## Problem description
Write out, word for word, the part of the listing below that opens with the line containing "antisemitismo" and closes with the line containing "Queremos que e", keeping both of those lines and adding no others.

++++++

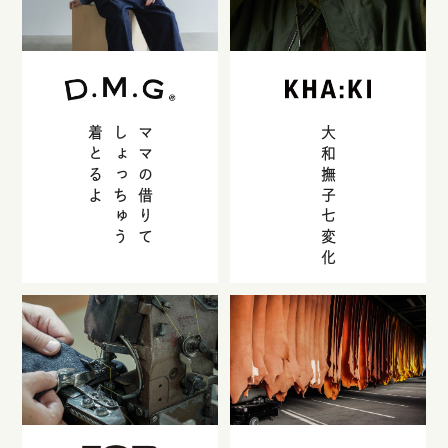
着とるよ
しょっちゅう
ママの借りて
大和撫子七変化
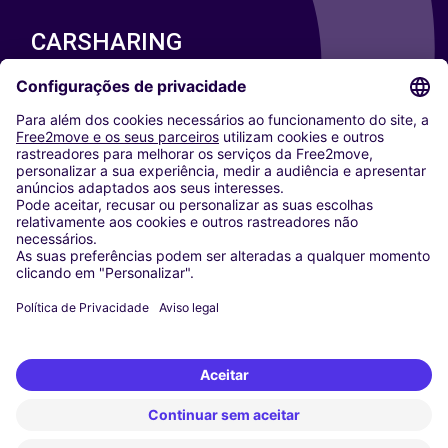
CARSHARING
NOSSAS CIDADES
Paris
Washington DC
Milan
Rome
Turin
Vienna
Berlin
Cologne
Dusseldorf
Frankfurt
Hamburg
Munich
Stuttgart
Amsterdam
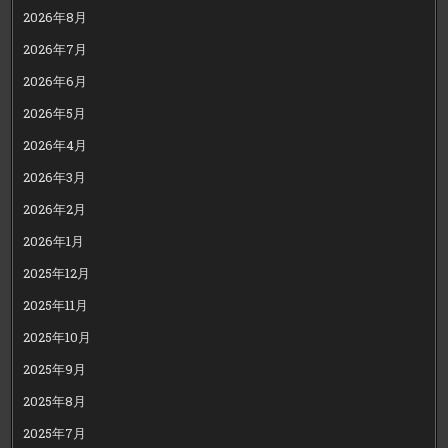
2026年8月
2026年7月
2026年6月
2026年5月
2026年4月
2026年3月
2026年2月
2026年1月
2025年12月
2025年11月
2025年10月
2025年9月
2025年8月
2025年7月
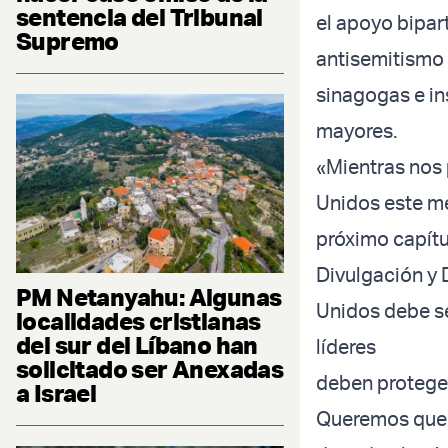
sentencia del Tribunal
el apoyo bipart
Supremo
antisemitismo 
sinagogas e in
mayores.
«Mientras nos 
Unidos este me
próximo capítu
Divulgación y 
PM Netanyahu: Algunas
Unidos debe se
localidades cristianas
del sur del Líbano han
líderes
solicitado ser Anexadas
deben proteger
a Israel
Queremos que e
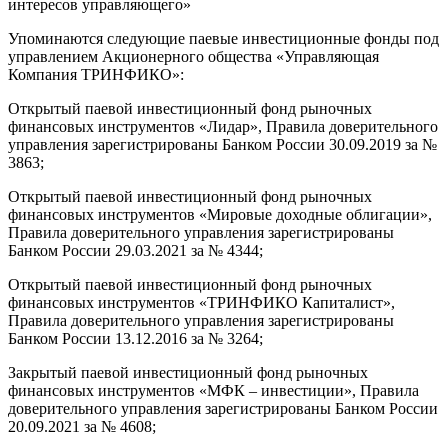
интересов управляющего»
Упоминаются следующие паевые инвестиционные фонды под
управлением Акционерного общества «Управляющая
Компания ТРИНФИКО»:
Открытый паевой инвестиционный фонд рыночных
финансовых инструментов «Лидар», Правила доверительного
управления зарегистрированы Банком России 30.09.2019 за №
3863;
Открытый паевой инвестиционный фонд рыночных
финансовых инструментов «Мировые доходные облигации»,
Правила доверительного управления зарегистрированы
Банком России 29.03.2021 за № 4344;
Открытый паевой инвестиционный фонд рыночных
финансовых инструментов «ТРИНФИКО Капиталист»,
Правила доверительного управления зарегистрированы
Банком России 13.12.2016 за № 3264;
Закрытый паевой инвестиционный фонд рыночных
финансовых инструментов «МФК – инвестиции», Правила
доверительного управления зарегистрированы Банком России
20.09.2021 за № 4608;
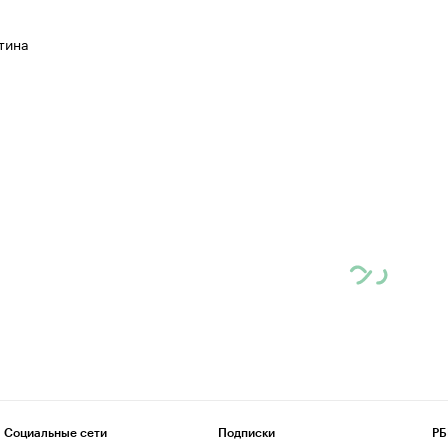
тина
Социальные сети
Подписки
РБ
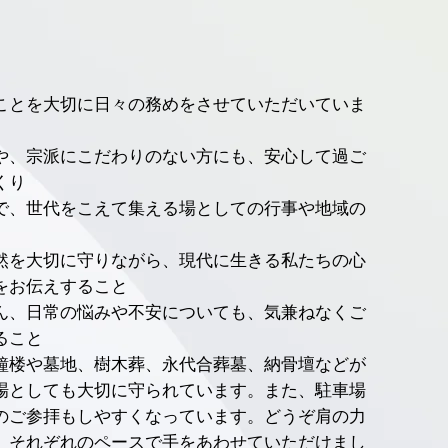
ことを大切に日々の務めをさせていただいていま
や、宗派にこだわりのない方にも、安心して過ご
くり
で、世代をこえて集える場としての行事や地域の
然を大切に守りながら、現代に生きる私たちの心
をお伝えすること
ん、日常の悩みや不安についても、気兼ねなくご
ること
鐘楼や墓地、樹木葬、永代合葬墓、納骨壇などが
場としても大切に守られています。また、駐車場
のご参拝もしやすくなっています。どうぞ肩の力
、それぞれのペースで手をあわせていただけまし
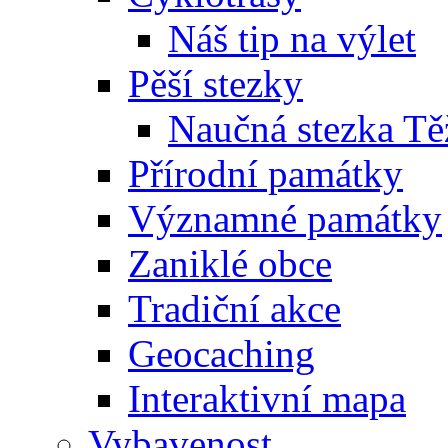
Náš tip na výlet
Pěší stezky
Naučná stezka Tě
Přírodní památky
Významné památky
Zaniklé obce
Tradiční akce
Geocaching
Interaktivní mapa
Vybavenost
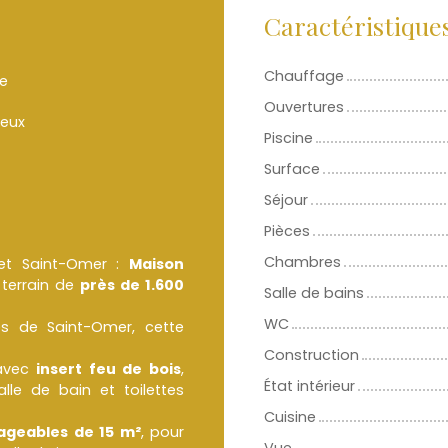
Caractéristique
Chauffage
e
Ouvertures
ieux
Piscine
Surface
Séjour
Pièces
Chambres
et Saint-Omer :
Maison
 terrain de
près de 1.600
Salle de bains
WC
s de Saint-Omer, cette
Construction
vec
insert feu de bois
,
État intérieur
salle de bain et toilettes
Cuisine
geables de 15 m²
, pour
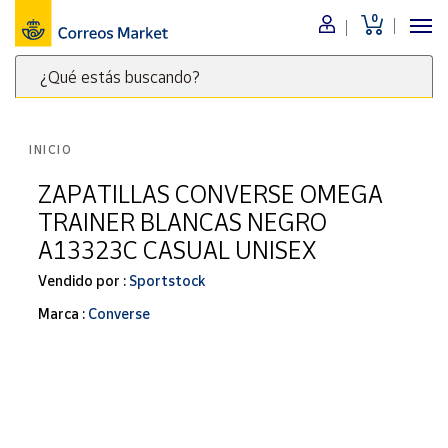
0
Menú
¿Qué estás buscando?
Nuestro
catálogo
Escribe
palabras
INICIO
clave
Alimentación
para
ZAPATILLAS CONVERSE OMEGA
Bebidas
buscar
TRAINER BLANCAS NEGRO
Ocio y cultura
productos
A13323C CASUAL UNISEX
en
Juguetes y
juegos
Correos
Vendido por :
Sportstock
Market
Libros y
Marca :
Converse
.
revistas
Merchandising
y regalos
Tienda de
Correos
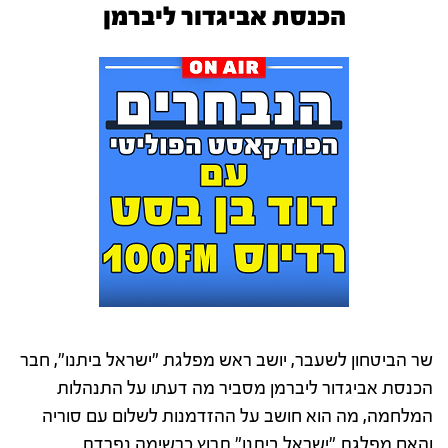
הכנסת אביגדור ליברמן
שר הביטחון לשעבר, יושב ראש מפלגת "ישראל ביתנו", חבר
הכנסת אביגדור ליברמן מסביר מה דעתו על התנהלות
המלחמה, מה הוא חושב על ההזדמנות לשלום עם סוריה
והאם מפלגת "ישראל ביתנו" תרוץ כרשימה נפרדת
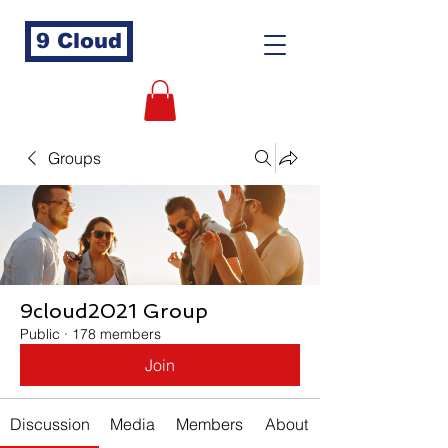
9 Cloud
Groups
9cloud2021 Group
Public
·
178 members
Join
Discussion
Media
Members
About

++++++

## Response
antisemitismo 
sinagogas e in
mayores.
«Mientras nos 
Unidos este me
próximo capítu
Divulgación y 
PM Netanyahu: Algunas
Unidos debe se
localidades cristianas
del sur del Líbano han
líderes
solicitado ser Anexadas
deben proteger
a Israel
Queremos que e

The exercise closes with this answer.